The latter Figure, in conjunction with FIG. 5, also depicts in somewhat pictorial form an alternate system 68 for propagating the beam 40 emitted from laser 64 or from laser 64a. This system includes an electric motor 70 connected across power supply 42 and a wheel 72 mounted on the output shaft 74 of motor 70 for rotation therewith equally dimensioned mirrors 76 are mounted on the periphery 78 of wheel 72 at equidistantly spaced intervals therearound.
As shown in FIG. 4, the narrow beam 40 of coherent, visible or invisible light emitted from laser 64 or laser 64a impinges on the mirrored segments 76 of wheel 72 as the latter is rotated by motor 70. This converts the narrow beam 40 emitted by the laser to a fan-shaped beam identified by reference character 79 in FIG. 1 over a period of time and with a degree of continuity related to the speed of rotation of motor output shaft 74, the dimensions and spacing of mirrors 76, and the diameter of wheel 72. This beam has the advantage that it is capable of detecting a pitch which reaches an illegal height at a point along its path which is displaced to one side or the other from the straight line 36 between pitcher's mound 32 and home plate 34.
The detector system 50 is depicted in detail in FIGS. 5-7. It includes an optical system 80, a Photo-Darlington detector 82, and detector output processing circuitry made up of the above-discussed multivibrator 54, amplifier 56, and audio signal generator 58 with the detector 82 and detector circuitry being either printed or mounted on a circuit board 84. Detectors employing a Photo-Darlington transistor are preferred as they are up to 100 times as sensitive to visible and invisible light impinging thereon as a conventional semiconductor-type detector is.

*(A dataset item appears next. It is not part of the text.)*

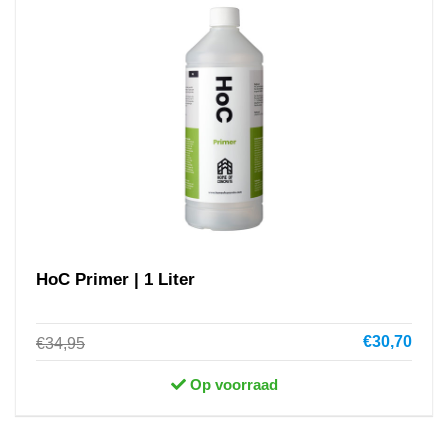
HoC Primer | 1 Liter
€30,70
€34,95
Op voorraad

The optical system 80 includes a meniscus lens 86 and a periscopic lens 88 and focuses the beam 52 reflected from an illegally pitched ball 30 on a slit 90 in the closed end 92 of a cylindrical casing 94. Detector 82 is installed in the casing. Therefore, the optical system 80 just described limits that area on either side of axis 36 from which energy can be reflected to detector 82. This minimizes the chances of a false signal being generated by, for example, a large moth or a bird flying in the path of emitted beam 40 and reflecting that beam back to the detector As suggested by arrow 96 in FIG. 1, the optical system just described will typically limit the deviation from axis 36 that will result in reflected energy impinging on detector 82 to a maximum of five feet on either side of axis 36 at a point 22-23 feet in front of pitcher's mound 32.
It is not required, in the practice of the present invention, that a laser-type beam generator or a Photo-Darlington detector be employed to generate the wanted audible signal when an illegal pitch is thrown. FIG. 8, for example, depicts a system 100, also embodying the principles of the present invention, in which a conventional photocell-type detector 102 is employed to detect ambient light reflected from ball 30 and activate sound generator 60 if a pitch exceeds the twelve foot, legal maximum. To some extent, system 100 and the laser and Photo-Darlington based arrangements described above may employ the same components except that a six- rather than twelve-volt battery will suffice to power the unit. To the extent this is true, those components have been identified by the same reference characters.
Referring now to FIG. 8, light reflected from an illegally pitched ball 30 and impinging upon photocell-type detector 102 as depicted by arrows 103 causes the latter to output an electrical signal. This signal is transmitted to a network including load resistors R104, R106, and R108 plus two opposed pairs of voltage-limiting diodes 110, 112 and 114, 116.
These diode pairs couple either load resistor R104 or resistor R106 into circuit 100, depending upon the polarity of the signal outputted from photocell 102. The photocell output signal, thus dropped by typically about 0.6 volt, is routed through a resistor R118 and a capacitor C120 to the non-inverting terminal 3 of an IC amplifier 122. The circuit consisting of resistor R118 and capacitor 120 removes AC components from the signal inputted to the amplifier.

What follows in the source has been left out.